Ksh3.4M needed at son’s school, Ngirita cries in court over inability to access frozen money | VIDEO

By , K24 Digital
On Thu, 23 Jan, 2020 16:16 | 2 mins read
In 2018, cash stored in bank accounts and assets worth millions of shillings belonging to Phyllis Ngirita, her sister, brother and mother were frozen by the courts after the four were implicated in the NYS corruption scandal. [PHOTO | FILE]
https://www.youtube.com/watch?v=fMbcYyE42xA

One of the suspects in NYS graft case, Phyllis Njeri Ngirita, broke down and cried at the Milimani Law Courts on Thursday, January 23, after she was told that she will have to wait for 17 days to know whether she will be allowed to withdraw Ksh800, 000 from her frozen bank account, or not.

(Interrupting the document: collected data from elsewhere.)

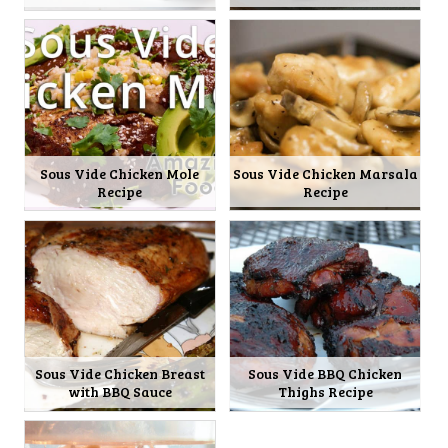
Sous Vide Chicken Mole
Sous Vide Chicken Marsala
Recipe
Recipe
Sous Vide Chicken Breast
Sous Vide BBQ Chicken
with BBQ Sauce
Thighs Recipe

Njeri, through her lawyer, Evans Ondieki, had applied to be allowed to withdraw the said-amount, saying it was to be used in paying her son’s school fees.

Njeri claims she owes her son’s school, Pembroke House School in Gilgil, Ksh3.4 million in unpaid fees.

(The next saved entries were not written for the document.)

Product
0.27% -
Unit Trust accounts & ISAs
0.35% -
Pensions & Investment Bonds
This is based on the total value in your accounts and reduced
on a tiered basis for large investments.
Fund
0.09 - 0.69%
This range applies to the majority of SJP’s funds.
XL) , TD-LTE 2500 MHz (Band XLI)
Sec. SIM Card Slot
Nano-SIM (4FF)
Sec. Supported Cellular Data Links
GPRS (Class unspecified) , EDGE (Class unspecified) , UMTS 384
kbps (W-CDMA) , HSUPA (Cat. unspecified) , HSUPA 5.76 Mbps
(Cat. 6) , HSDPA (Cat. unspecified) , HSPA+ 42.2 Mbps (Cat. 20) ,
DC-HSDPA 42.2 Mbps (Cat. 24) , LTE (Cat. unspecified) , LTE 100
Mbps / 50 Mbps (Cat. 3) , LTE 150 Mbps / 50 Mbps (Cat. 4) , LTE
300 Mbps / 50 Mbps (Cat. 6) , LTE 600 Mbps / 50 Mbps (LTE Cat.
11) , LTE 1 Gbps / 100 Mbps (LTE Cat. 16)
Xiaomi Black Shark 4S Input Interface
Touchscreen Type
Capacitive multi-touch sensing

“I have been subjected to untold suffering since my KCB account in Gilgil was frozen in 2018,” said Njeri.

“The [freezing] order has caused undue hardship to my family and paralysed the education of my children,” Njeri said in her affidavit filed at the Milimani Law Courts on Thursday.

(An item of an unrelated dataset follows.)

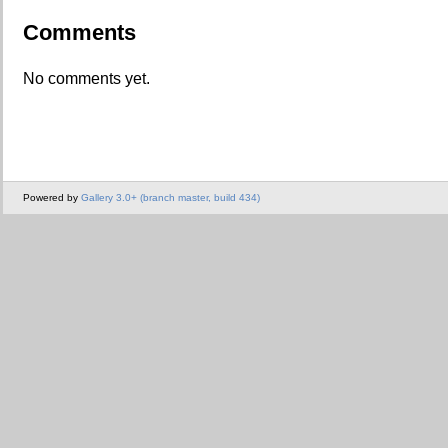
Comments
No comments yet.
Powered by
Gallery 3.0+ (branch master, build 434)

Her application was to be heard on Thursday, January 23, by Justice Mumbi Ngugi, but the judge pushed back the hearing date by two weeks after the Assets Recovery Agency (ARA) sought seven days to respond to Njeri’s application.

Justice Mumbi Ngugi directed that the case be heard on February 10, 2020.

Njeri, who owns Njewanga Enterprises, is accused of receiving money to the tune of millions of shillings for controversial NYS tenders that led to the loss of taxpayers’ money.

The suspect, who is out on bond, is also accused of deliberately avoiding to pay corporation tax amounting to Ksh20 million.

Njeri was charged alongside her mother, Lucy Wambui, sister Anne Ngirita, and brother, Jeremiah Gichina.

Njeri says, in the application, that Pembroke House School has stated it won’t allow her son in school should she fail to pay his school fees amounting to Ksh3.4 million.

She claims the Ksh800, 000 that is locked up in her bank account “is the only money I have, and that I got it from a loan facility”.